--- Record excerpts Enclosed Below ---

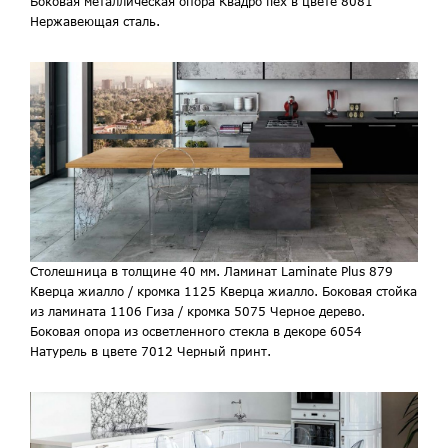
Боковая металлическая опора Квадро flex в цвете 8081
Нержавеющая сталь.
Столешница в толщине 40 мм. Ламинат Laminate Plus 879
Кверца жиалло / кромка 1125 Кверца жиалло. Боковая стойка
из ламината 1106 Гиза / кромка 5075 Черное дерево.
Боковая опора из осветленного стекла в декоре 6054
Натурель в цвете 7012 Черный принт.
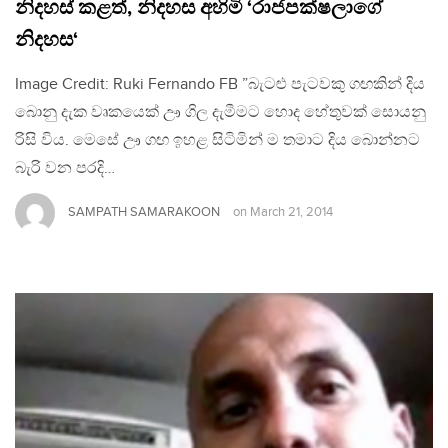
නිදහස් කළත්, නිදහස අහිමි ‘රාජපක්ෂලාගේ
නිදහස‘
Image Credit: Ruki Fernando FB ”බැටළු පැටවකු ගඟකින් දිය
බොනු දැක වෘකයෙක් ඌ ගිල දැමීමට හොද හේතුවක් සොයනු
රිසි විය. මෙසේ ඌ ගඟ ඉහළ සිටිමින් ම තමාට දිය බොන්නට
බැරි වන පරදි…
SAMPATH SAMARAKOON
on
March 21, 2014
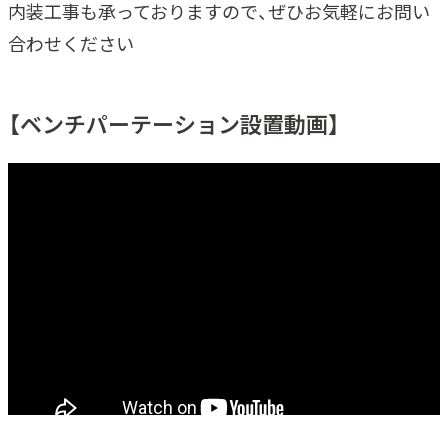
内装工事も承っておりますので、ぜひお気軽にお問い
合わせください
【ベンチパーテーション設置動画】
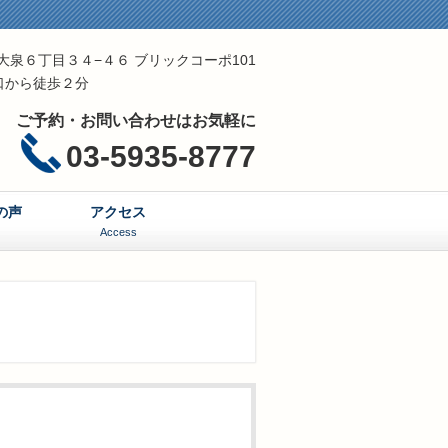
区東大泉６丁目３４−４６ ブリックコーポ101
口から徒歩２分
ご予約・お問い合わせはお気軽に
03-5935-8777
の声
アクセス
Access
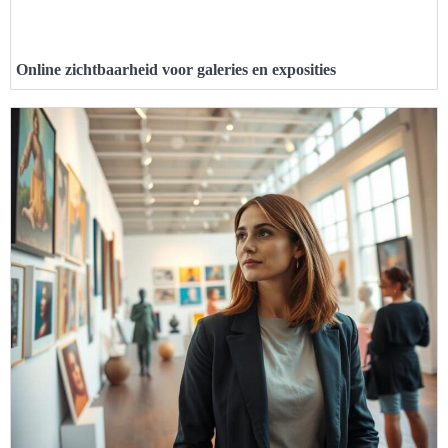
Online zichtbaarheid voor galeries en exposities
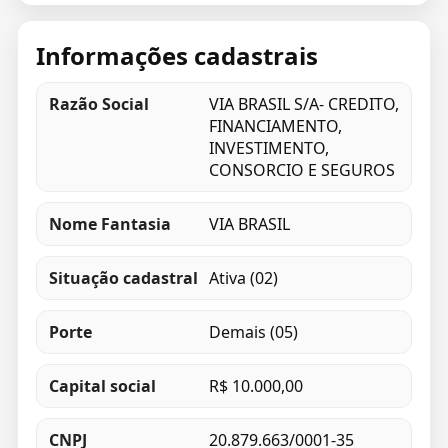
Informações cadastrais
Razão Social
VIA BRASIL S/A- CREDITO,
FINANCIAMENTO,
INVESTIMENTO,
CONSORCIO E SEGUROS
Nome Fantasia
VIA BRASIL
Situação cadastral
Ativa (02)
Porte
Demais (05)
Capital social
R$ 10.000,00
CNPJ
20.879.663/0001-35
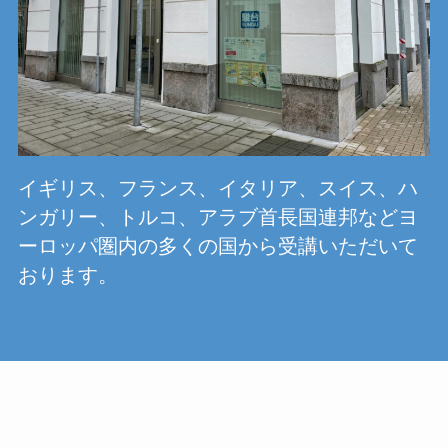
イギリス、フランス、イタリア、スイス、ハ
ンガリー、トルコ、アラブ首長国連邦などヨ
ーロッパ圏内の多くの国から受講いただいて
おります。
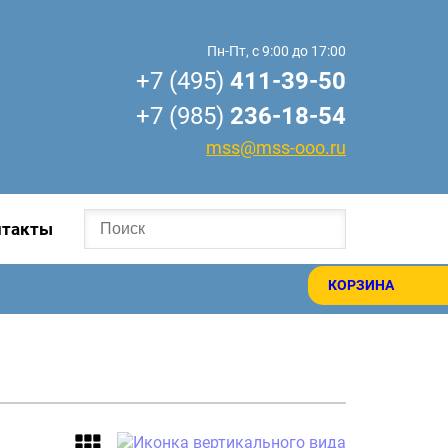
Пн-Пт, с 9:00 до 17:00
+7 (495)
411-39-50
+7 (985)
236-18-54
mss@mss-ooo.ru
нтакты
КОРЗИНА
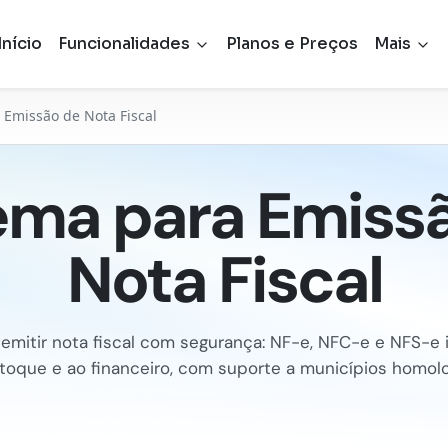
Início
Funcionalidades
Planos e Preços
Mais
 Emissão de Nota Fiscal
ema para Emiss
Nota Fiscal
emitir nota fiscal com segurança: NF-e, NFC-e e NFS-e 
toque e ao financeiro, com suporte a municípios homol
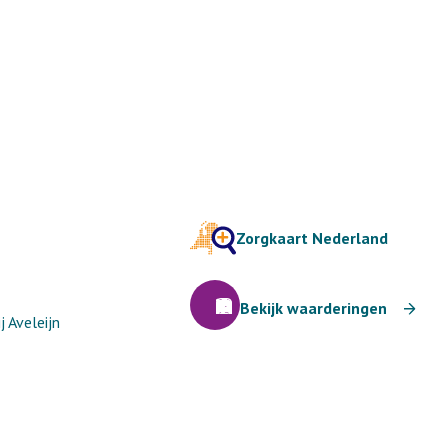
Zorgkaart Nederland
Bekijk waarderingen
 Aveleijn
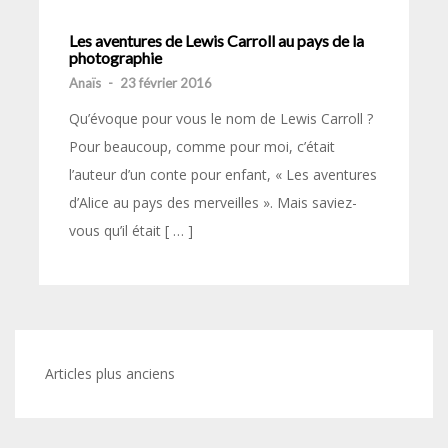
Les aventures de Lewis Carroll au pays de la
photographie
Anaïs
-
23 février 2016
Qu’évoque pour vous le nom de Lewis Carroll ?
Pour beaucoup, comme pour moi, c’était
l’auteur d’un conte pour enfant, « Les aventures
d’Alice au pays des merveilles ». Mais saviez-
vous qu’il était [ … ]
Navigation
Articles plus anciens
des
articles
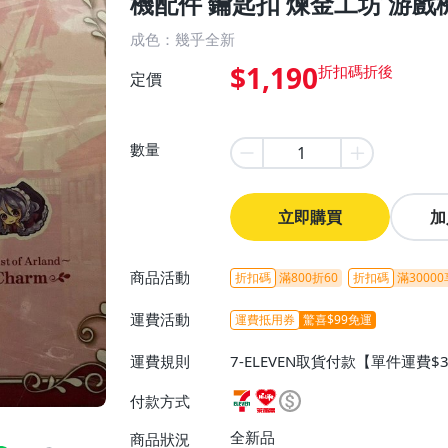
機配件 鑰匙扣 煉金工坊 游戲
成色：幾乎全新
$1,190
定價
數量
立即購買
加
商品活動
折扣碼
滿800折60
折扣碼
滿30000
運費活動
運費抵用券
驚喜$99免運
運費規則
7-ELEVEN取貨付款【單件運費$
ELEVEN取貨不付款【免運費】
付款方式
或消費滿$1299免運費】、宅配
$1599免運費】
全新品
商品狀況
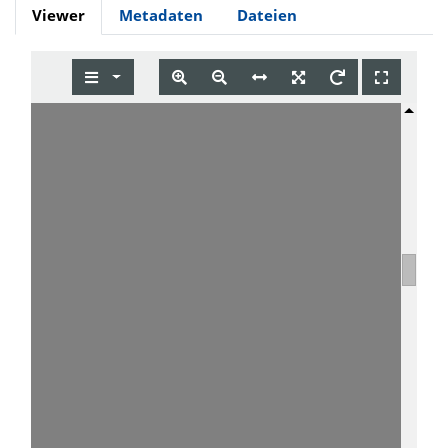
Viewer
Metadaten
Dateien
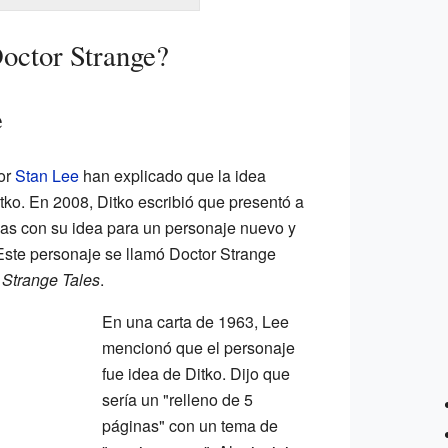
octor Strange?
e
tor
Stan Lee
han explicado que la idea
itko. En 2008, Ditko escribió que presentó a
nas con su idea para un personaje nuevo y
Este personaje se llamó Doctor Strange
a
Strange Tales
.
En una carta de 1963, Lee
mencionó que el personaje
fue idea de Ditko. Dijo que
sería un "relleno de 5
páginas" con un tema de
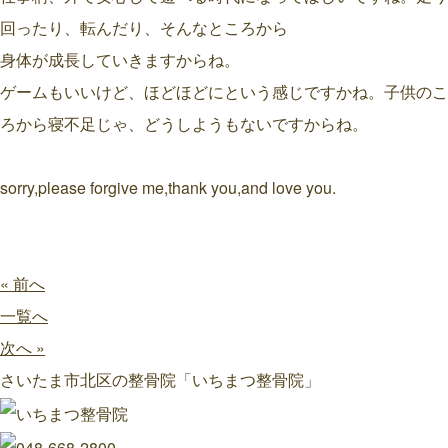
回ったり、転んだり、そんなところから
身体が成長していきますからね。
ゲームもいいけど、ほどほどにという感じですかね。子供のこ
ろから寝不足じゃ、どうしようもないですからね。
sorry,please forgive me,thank you,and love you.
« 前へ
一覧へ
次へ »
さいたま市北区の整骨院「いちまつ整骨院」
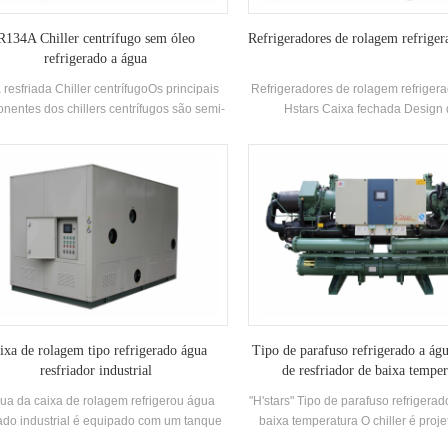
R134A Chiller centrífugo sem óleo
Refrigeradores de rolagem refriger
refrigerado a água
resfriada Chiller centrífugoOs principais
Refrigeradores de rolagem refriger
nentes dos chillers centrífugos são semi-
Hstars Caixa fechada Design 
dos dois pólo compressores centrífugos,
condicionado é uma espécie de con
de pulverização (Film-Film) Evaporadores,
de ar tipo dividido, que é amplament
mas de recirculação líquidos refrigerante,
em casas e pequenos escritór
po flash Economizadores e Orifice Plate
Condicionadores de ar de gabine
Afrotling Dispositivos. Aplicações:
vantagens de alta potência e vento f
incipalmente usado em sistemas de ar
A unidade possui 8 especificaçõe
ondicionado central e resfriamento de
entrada de água de resfriamento te
processos industriais
Range 21-35 °C. Marca: Hst
resfriamentoCapacidade Faixa: 
147.7kw Aplicações: Fábrica, res
shopping, escritório e outros ar co
Sistemas.
ixa de rolagem tipo refrigerado água
Tipo de parafuso refrigerado a ág
resfriador industrial
de resfriador de baixa temper
ua da caixa de rolagem refrigerou água
"H'stars" Tipo de parafuso refrigera
iado industrial é equipado com um tanque
baixa temperatura O chiller é proj
gua e uma bomba de água circulante de
refrigeração, refrigeração e ind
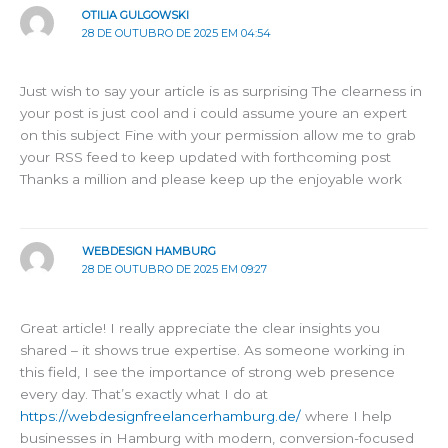
OTILIA GULGOWSKI
28 DE OUTUBRO DE 2025 EM 04:54
Just wish to say your article is as surprising The clearness in
your post is just cool and i could assume youre an expert
on this subject Fine with your permission allow me to grab
your RSS feed to keep updated with forthcoming post
Thanks a million and please keep up the enjoyable work
WEBDESIGN HAMBURG
28 DE OUTUBRO DE 2025 EM 09:27
Great article! I really appreciate the clear insights you
shared – it shows true expertise. As someone working in
this field, I see the importance of strong web presence
every day. That’s exactly what I do at
https://webdesignfreelancerhamburg.de/
where I help
businesses in Hamburg with modern, conversion-focused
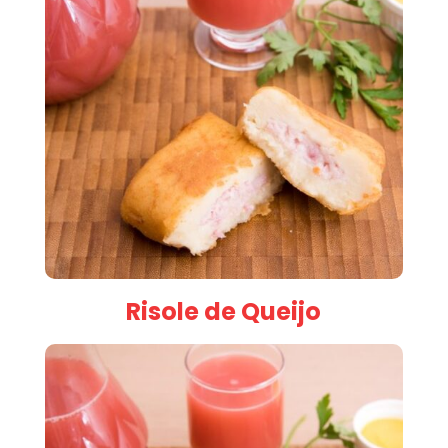
Risole de Queijo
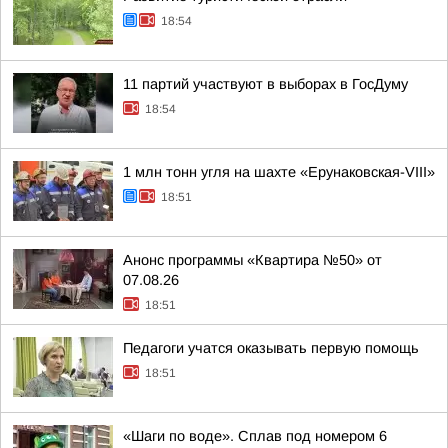
18:54
11 партий участвуют в выборах в ГосДуму
18:54
1 млн тонн угля на шахте «Ерунаковская-VIII»
18:51
Анонс программы «Квартира №50» от
07.08.26
18:51
Педагоги учатся оказывать первую помощь
18:51
«Шаги по воде». Сплав под номером 6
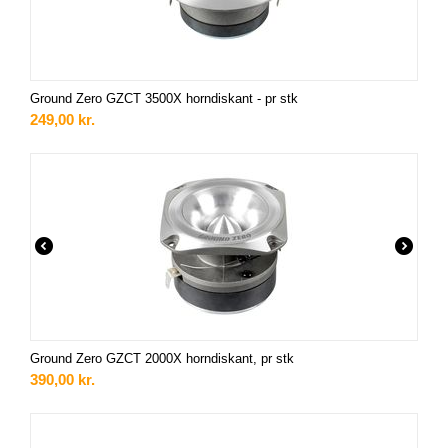
Ground Zero GZCT 3500X horndiskant - pr stk
249,00
kr.
Ground Zero GZCT 2000X horndiskant, pr stk
390,00
kr.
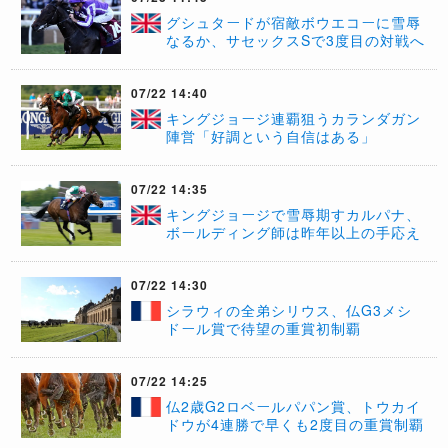
グシュタードが宿敵ボウエコーに雪辱
なるか、サセックスSで3度目の対戦へ
07/22 14:40
キングジョージ連覇狙うカランダガン
陣営「好調という自信はある」
07/22 14:35
キングジョージで雪辱期すカルパナ、
ボールディング師は昨年以上の手応え
07/22 14:30
シラウィの全弟シリウス、仏G3メシ
ドール賞で待望の重賞初制覇
07/22 14:25
仏2歳G2ロベールパパン賞、トウカイ
ドウが4連勝で早くも2度目の重賞制覇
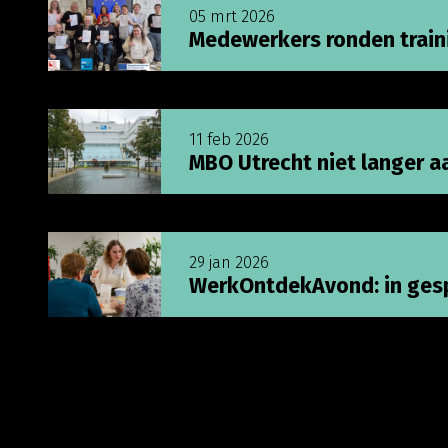
05 mrt 2026
Medewerkers ronden traini
Lees meer over MBO Utrecht niet langer aanw
11 feb 2026
MBO Utrecht niet langer a
Lees meer over WerkOntdekAvond: in gesprek 
29 jan 2026
WerkOntdekAvond: in gesp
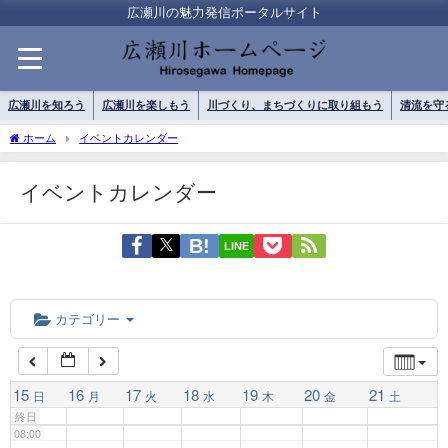
01:00
広瀬川の魅力発信ポータルサイト
02:00
広瀬川を知ろう
広瀬川を楽しもう
川づくり、まちづくりに取り組もう
清流を守
03:00
ホーム
イベントカレンダー
イベントカレンダー
04:00
LINE
05:00
06:00
カテゴリー
07:00
15
16
17
18
19
20
21
日
月
火
水
木
金
土
終日
08:00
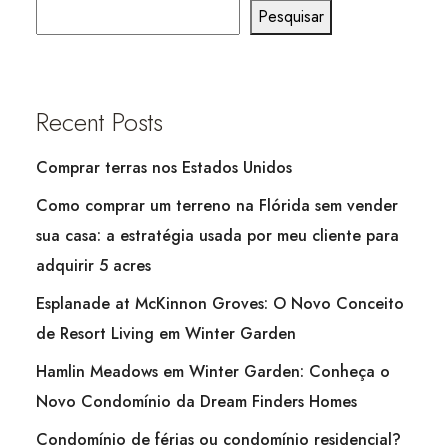
Pesquisar
Recent Posts
Comprar terras nos Estados Unidos
Como comprar um terreno na Flórida sem vender
sua casa: a estratégia usada por meu cliente para
adquirir 5 acres
Esplanade at McKinnon Groves: O Novo Conceito
de Resort Living em Winter Garden
Hamlin Meadows em Winter Garden: Conheça o
Novo Condomínio da Dream Finders Homes
Condomínio de férias ou condomínio residencial?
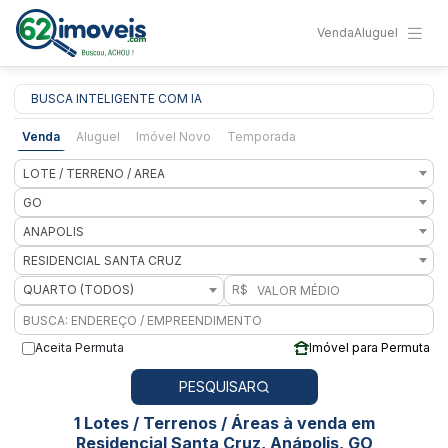
Venda
Aluguel
BUSCA INTELIGENTE COM IA
Venda
Aluguel
Imóvel Novo
Temporada
LOTE / TERRENO / AREA
GO
ANAPOLIS
RESIDENCIAL SANTA CRUZ
QUARTO (TODOS)
R$
Aceita Permuta
Imóvel para Permuta
PESQUISAR
1 Lotes / Terrenos / Áreas à venda em
Residencial Santa Cruz, Anápolis, GO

--- End of Enclosed Record excerpts ---

## Try it
Pictures excluded, reproduce only the part above that opens with the line holding "イギリス、フランス、イタリア、スイス、ハ" and closes with the line holding "de pulverização (Film-Film)", exactly as written.

## Result for this task
イギリス、フランス、イタリア、スイス、ハ
ンガリー、トルコ、アラブ首長国連邦などヨ
ーロッパ圏内の多くの国から受講いただいて
おります。
Пн-Пт, с 9:00 до 17:00
+7 (495)
411-39-50
+7 (985)
236-18-54
mss@mss-ooo.ru
нтакты
КОРЗИНА
Início
Funcionalidades
Planos e Preços
Mais
 Emissão de Nota Fiscal
ema para Emiss
Nota Fiscal
emitir nota fiscal com segurança: NF-e, NFC-e e NFS-e 
toque e ao financeiro, com suporte a municípios homol
Zorgkaart Nederland
Bekijk waarderingen
 Aveleijn
Les aventures de Lewis Carroll au pays de la
photographie
Anaïs
-
23 février 2016
Qu’évoque pour vous le nom de Lewis Carroll ?
Pour beaucoup, comme pour moi, c’était
l’auteur d’un conte pour enfant, « Les aventures
d’Alice au pays des merveilles ». Mais saviez-
vous qu’il était [ … ]
Navigation
Articles plus anciens
des
articles
機配件 鑰匙扣 煉金工坊 游戲
成色：幾乎全新
$1,190
定價
數量
立即購買
加
商品活動
折扣碼
滿800折60
折扣碼
滿30000
運費活動
運費抵用券
驚喜$99免運
運費規則
7-ELEVEN取貨付款【單件運費$
ELEVEN取貨不付款【免運費】
付款方式
或消費滿$1299免運費】、宅配
$1599免運費】
全新品
商品狀況
Viewer
Metadaten
Dateien
octor Strange?
e
tor
Stan Lee
han explicado que la idea
itko. En 2008, Ditko escribió que presentó a
nas con su idea para un personaje nuevo y
Este personaje se llamó Doctor Strange
a
Strange Tales
.
En una carta de 1963, Lee
mencionó que el personaje
fue idea de Ditko. Dijo que
sería un "relleno de 5
páginas" con un tema de
回ったり、転んだり、そんなところから
身体が成長していきますからね。
ゲームもいいけど、ほどほどにという感じですかね。子供のこ
ろから寝不足じゃ、どうしようもないですからね。
sorry,please forgive me,thank you,and love you.
« 前へ
一覧へ
次へ »
さいたま市北区の整骨院「いちまつ整骨院」
R134A Chiller centrífugo sem óleo
Refrigeradores de rolagem refriger
refrigerado a água
resfriada Chiller centrífugoOs principais
Refrigeradores de rolagem refriger
nentes dos chillers centrífugos são semi-
Hstars Caixa fechada Design 
dos dois pólo compressores centrífugos,
condicionado é uma espécie de con
de pulverização (Film-Film) Evaporadores,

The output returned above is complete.